> TASK:
Whatever appears in the data below, copy it exactly.

Collected data entries

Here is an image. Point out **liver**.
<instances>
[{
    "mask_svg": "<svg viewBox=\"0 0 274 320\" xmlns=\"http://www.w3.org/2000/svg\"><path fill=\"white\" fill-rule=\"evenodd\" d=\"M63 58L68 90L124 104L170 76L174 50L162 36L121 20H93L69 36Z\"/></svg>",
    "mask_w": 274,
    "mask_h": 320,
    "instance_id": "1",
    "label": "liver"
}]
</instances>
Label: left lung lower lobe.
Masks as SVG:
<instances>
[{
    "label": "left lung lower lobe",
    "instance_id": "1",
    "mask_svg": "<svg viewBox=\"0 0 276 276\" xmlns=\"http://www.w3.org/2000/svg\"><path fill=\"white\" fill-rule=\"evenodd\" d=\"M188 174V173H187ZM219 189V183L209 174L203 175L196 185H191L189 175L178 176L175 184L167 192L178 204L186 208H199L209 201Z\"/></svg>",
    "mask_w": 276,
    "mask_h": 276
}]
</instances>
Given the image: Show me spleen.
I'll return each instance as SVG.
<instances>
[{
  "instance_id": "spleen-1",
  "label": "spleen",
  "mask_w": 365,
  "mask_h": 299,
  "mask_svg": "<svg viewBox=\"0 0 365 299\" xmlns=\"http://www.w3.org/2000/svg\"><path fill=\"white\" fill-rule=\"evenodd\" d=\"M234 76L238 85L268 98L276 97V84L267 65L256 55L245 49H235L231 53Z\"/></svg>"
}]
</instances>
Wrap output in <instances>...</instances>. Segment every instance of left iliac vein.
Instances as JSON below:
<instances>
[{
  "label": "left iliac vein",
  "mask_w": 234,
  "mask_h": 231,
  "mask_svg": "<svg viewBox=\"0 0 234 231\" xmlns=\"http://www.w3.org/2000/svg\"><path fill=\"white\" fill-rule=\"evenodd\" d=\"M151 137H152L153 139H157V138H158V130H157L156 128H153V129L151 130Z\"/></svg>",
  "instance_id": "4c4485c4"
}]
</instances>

> EXERCISE ANSWER:
Here is an image. Point out **liver**.
<instances>
[{
    "mask_svg": "<svg viewBox=\"0 0 274 320\" xmlns=\"http://www.w3.org/2000/svg\"><path fill=\"white\" fill-rule=\"evenodd\" d=\"M63 58L68 90L124 104L170 76L174 50L162 36L121 20H93L69 36Z\"/></svg>",
    "mask_w": 274,
    "mask_h": 320,
    "instance_id": "1",
    "label": "liver"
}]
</instances>
Label: left lung lower lobe.
Masks as SVG:
<instances>
[{
    "label": "left lung lower lobe",
    "instance_id": "1",
    "mask_svg": "<svg viewBox=\"0 0 276 276\" xmlns=\"http://www.w3.org/2000/svg\"><path fill=\"white\" fill-rule=\"evenodd\" d=\"M188 174V173H187ZM219 189V183L209 174L203 175L196 185H191L189 175L178 176L175 184L167 192L178 204L186 208H199L209 201Z\"/></svg>",
    "mask_w": 276,
    "mask_h": 276
}]
</instances>
Given the image: Show me spleen.
I'll return each instance as SVG.
<instances>
[{
  "instance_id": "spleen-1",
  "label": "spleen",
  "mask_w": 365,
  "mask_h": 299,
  "mask_svg": "<svg viewBox=\"0 0 365 299\" xmlns=\"http://www.w3.org/2000/svg\"><path fill=\"white\" fill-rule=\"evenodd\" d=\"M234 76L238 85L268 98L276 97V84L267 65L256 55L245 49H235L231 53Z\"/></svg>"
}]
</instances>
Wrap output in <instances>...</instances>. Segment every instance of left iliac vein.
Instances as JSON below:
<instances>
[{
  "label": "left iliac vein",
  "mask_w": 234,
  "mask_h": 231,
  "mask_svg": "<svg viewBox=\"0 0 234 231\" xmlns=\"http://www.w3.org/2000/svg\"><path fill=\"white\" fill-rule=\"evenodd\" d=\"M151 137H152L153 139H157V138H158V130H157L156 128H153V129L151 130Z\"/></svg>",
  "instance_id": "4c4485c4"
}]
</instances>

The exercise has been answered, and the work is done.